(Dataset entries)

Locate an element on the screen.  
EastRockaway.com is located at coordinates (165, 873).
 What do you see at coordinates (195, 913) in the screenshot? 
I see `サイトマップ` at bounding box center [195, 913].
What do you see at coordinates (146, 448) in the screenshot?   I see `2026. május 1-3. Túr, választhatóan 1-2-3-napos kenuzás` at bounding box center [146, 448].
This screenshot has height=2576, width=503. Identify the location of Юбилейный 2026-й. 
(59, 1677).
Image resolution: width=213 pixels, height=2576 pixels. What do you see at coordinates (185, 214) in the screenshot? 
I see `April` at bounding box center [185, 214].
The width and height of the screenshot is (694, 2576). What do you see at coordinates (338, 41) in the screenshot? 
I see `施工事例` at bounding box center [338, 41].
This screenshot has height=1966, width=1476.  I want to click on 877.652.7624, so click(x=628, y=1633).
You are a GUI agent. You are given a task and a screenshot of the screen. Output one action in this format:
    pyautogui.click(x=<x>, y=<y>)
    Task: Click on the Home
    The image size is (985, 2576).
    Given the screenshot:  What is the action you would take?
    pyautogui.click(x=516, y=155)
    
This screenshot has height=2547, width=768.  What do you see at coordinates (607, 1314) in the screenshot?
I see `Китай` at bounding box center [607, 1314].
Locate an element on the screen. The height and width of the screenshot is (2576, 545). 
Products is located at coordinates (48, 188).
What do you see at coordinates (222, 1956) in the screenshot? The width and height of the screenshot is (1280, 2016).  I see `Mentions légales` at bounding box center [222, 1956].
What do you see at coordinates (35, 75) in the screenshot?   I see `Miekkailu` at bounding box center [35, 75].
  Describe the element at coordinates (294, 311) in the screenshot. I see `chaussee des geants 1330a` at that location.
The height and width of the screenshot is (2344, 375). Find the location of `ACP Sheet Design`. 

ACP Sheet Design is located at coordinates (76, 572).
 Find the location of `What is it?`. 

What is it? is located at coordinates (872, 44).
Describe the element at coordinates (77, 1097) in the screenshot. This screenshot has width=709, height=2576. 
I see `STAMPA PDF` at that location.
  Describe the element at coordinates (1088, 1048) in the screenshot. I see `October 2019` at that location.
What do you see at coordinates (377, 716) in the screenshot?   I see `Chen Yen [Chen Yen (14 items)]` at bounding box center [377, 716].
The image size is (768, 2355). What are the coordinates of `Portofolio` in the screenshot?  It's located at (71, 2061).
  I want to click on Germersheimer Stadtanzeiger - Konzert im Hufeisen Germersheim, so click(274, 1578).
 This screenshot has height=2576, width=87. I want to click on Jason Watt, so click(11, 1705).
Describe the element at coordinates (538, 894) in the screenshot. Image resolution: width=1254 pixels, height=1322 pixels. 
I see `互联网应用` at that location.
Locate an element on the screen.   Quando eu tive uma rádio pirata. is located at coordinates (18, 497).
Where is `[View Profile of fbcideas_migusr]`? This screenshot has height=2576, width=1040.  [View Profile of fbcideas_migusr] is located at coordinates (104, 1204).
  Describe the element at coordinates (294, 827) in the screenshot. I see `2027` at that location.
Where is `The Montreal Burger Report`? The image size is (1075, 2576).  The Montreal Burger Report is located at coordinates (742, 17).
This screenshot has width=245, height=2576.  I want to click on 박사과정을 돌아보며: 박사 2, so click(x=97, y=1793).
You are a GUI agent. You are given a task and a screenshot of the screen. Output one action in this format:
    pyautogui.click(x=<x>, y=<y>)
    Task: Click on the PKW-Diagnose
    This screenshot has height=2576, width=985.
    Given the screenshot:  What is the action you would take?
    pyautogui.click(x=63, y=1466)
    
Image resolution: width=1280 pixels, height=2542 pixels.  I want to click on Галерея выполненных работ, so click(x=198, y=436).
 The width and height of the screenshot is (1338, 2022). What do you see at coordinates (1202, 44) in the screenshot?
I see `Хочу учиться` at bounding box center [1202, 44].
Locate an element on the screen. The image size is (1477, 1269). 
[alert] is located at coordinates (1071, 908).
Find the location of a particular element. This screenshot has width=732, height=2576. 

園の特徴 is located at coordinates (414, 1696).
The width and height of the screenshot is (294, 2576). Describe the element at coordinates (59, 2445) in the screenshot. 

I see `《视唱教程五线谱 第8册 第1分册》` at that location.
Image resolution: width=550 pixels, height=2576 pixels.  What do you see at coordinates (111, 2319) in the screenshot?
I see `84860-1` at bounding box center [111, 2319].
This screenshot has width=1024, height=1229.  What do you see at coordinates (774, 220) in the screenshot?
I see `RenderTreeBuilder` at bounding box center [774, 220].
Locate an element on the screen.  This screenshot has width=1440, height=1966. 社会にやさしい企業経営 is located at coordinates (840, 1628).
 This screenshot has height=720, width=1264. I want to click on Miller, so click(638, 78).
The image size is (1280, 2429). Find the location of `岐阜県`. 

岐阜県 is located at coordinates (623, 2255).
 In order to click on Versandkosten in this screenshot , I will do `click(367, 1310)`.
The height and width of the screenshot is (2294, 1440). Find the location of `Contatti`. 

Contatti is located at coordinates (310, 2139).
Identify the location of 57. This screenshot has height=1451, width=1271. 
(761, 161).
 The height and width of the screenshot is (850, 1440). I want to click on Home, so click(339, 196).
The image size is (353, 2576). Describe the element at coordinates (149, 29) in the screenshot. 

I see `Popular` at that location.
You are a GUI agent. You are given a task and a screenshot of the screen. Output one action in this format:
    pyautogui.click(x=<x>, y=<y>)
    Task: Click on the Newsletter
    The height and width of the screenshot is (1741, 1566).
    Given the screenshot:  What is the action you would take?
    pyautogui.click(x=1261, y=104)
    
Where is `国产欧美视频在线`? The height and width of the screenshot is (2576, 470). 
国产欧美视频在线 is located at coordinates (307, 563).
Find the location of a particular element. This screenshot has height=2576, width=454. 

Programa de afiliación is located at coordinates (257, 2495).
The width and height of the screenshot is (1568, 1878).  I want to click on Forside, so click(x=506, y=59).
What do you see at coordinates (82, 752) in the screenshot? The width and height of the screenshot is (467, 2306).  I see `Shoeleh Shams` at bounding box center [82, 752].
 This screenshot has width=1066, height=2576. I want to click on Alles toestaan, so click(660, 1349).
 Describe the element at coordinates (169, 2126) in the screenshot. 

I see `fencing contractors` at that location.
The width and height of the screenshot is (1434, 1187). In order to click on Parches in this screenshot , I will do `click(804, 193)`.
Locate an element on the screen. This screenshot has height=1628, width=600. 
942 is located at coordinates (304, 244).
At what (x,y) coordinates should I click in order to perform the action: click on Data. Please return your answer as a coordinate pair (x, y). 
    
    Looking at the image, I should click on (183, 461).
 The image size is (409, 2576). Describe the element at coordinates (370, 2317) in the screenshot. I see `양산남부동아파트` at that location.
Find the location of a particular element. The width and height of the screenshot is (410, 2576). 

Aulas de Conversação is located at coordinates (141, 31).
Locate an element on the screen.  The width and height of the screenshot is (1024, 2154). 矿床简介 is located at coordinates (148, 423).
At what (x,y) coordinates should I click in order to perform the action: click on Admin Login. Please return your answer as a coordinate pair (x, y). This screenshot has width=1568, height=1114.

## DIRECTIONS FOR THIS TASK:
Above are some records; copy exactly the lines from the one with "What do you see at coordinates (146, 448)" through the one with "Task: Click on the Home", both included, and no others.

## TASK RESPONSE:
What do you see at coordinates (146, 448) in the screenshot?   I see `2026. május 1-3. Túr, választhatóan 1-2-3-napos kenuzás` at bounding box center [146, 448].
This screenshot has height=2576, width=503. Identify the location of Юбилейный 2026-й. 
(59, 1677).
Image resolution: width=213 pixels, height=2576 pixels. What do you see at coordinates (185, 214) in the screenshot? 
I see `April` at bounding box center [185, 214].
The width and height of the screenshot is (694, 2576). What do you see at coordinates (338, 41) in the screenshot? 
I see `施工事例` at bounding box center [338, 41].
This screenshot has height=1966, width=1476.  I want to click on 877.652.7624, so click(x=628, y=1633).
You are a GUI agent. You are given a task and a screenshot of the screen. Output one action in this format:
    pyautogui.click(x=<x>, y=<y>)
    Task: Click on the Home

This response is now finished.